§ **TASK STATEMENT**
Every record has to be written out exactly, with no line missing.

§ **SUPPLIED ENTRIES**
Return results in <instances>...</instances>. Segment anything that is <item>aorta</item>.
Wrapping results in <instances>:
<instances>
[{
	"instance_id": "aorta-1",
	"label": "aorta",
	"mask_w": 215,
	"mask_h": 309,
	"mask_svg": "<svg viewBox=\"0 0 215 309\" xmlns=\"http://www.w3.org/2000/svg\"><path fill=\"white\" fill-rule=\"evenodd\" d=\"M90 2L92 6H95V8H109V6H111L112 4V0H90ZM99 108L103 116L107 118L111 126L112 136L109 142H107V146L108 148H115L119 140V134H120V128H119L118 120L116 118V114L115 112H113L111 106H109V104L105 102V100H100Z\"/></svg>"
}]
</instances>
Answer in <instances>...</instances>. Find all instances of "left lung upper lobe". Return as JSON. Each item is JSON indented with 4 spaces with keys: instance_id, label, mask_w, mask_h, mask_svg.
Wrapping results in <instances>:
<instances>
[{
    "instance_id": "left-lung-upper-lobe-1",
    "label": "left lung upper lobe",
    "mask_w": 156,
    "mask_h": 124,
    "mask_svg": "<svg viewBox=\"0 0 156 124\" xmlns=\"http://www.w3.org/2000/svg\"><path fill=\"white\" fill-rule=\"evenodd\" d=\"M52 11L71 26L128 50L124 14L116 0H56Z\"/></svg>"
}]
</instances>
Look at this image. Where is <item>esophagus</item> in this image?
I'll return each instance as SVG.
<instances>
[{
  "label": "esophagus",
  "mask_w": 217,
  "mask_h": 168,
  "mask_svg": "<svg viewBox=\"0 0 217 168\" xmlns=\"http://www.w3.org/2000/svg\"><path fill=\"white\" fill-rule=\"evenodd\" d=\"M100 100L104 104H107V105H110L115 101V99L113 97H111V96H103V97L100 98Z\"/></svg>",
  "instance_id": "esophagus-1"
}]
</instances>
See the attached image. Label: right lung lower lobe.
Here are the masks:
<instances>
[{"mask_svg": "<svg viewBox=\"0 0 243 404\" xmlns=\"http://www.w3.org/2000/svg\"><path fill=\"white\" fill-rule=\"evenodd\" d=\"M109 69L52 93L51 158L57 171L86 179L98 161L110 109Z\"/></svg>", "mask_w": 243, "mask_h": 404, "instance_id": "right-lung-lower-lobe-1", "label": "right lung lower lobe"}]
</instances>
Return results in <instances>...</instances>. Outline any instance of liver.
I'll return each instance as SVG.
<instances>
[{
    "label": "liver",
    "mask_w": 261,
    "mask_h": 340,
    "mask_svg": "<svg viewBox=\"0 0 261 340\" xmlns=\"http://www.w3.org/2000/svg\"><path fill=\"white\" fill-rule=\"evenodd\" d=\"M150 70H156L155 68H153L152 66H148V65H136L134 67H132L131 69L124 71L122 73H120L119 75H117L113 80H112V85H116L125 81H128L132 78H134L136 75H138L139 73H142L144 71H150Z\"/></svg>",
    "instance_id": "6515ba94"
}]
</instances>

§ **WRITTEN REPLY**
Return results in <instances>...</instances>. Segment anything that is <item>aorta</item>.
Wrapping results in <instances>:
<instances>
[{
	"instance_id": "aorta-1",
	"label": "aorta",
	"mask_w": 215,
	"mask_h": 309,
	"mask_svg": "<svg viewBox=\"0 0 215 309\" xmlns=\"http://www.w3.org/2000/svg\"><path fill=\"white\" fill-rule=\"evenodd\" d=\"M90 2L92 6H95V8H109V6H111L112 4V0H90ZM99 108L103 116L107 118L111 126L112 136L109 142H107V146L108 148H115L119 140V134H120V128H119L118 120L116 118V114L115 112H113L111 106H109V104L105 102V100H100Z\"/></svg>"
}]
</instances>
Answer in <instances>...</instances>. Find all instances of "left lung upper lobe". Return as JSON. Each item is JSON indented with 4 spaces with keys: instance_id, label, mask_w, mask_h, mask_svg.
Wrapping results in <instances>:
<instances>
[{
    "instance_id": "left-lung-upper-lobe-1",
    "label": "left lung upper lobe",
    "mask_w": 156,
    "mask_h": 124,
    "mask_svg": "<svg viewBox=\"0 0 156 124\" xmlns=\"http://www.w3.org/2000/svg\"><path fill=\"white\" fill-rule=\"evenodd\" d=\"M52 11L71 26L128 50L124 14L116 0H56Z\"/></svg>"
}]
</instances>
Look at this image. Where is <item>esophagus</item> in this image?
I'll return each instance as SVG.
<instances>
[{
  "label": "esophagus",
  "mask_w": 217,
  "mask_h": 168,
  "mask_svg": "<svg viewBox=\"0 0 217 168\" xmlns=\"http://www.w3.org/2000/svg\"><path fill=\"white\" fill-rule=\"evenodd\" d=\"M100 100L104 104H107V105H110L115 101V99L113 97H111V96H103V97L100 98Z\"/></svg>",
  "instance_id": "esophagus-1"
}]
</instances>
See the attached image. Label: right lung lower lobe.
Here are the masks:
<instances>
[{"mask_svg": "<svg viewBox=\"0 0 243 404\" xmlns=\"http://www.w3.org/2000/svg\"><path fill=\"white\" fill-rule=\"evenodd\" d=\"M109 69L52 93L51 158L57 171L86 179L98 161L110 109Z\"/></svg>", "mask_w": 243, "mask_h": 404, "instance_id": "right-lung-lower-lobe-1", "label": "right lung lower lobe"}]
</instances>
Return results in <instances>...</instances>. Outline any instance of liver.
I'll return each instance as SVG.
<instances>
[{
    "label": "liver",
    "mask_w": 261,
    "mask_h": 340,
    "mask_svg": "<svg viewBox=\"0 0 261 340\" xmlns=\"http://www.w3.org/2000/svg\"><path fill=\"white\" fill-rule=\"evenodd\" d=\"M150 70H156L155 68H153L152 66H148V65H136L134 67H132L131 69L124 71L122 73H120L119 75H117L113 80H112V85H116L125 81H128L132 78H134L136 75H138L139 73H142L144 71H150Z\"/></svg>",
    "instance_id": "6515ba94"
}]
</instances>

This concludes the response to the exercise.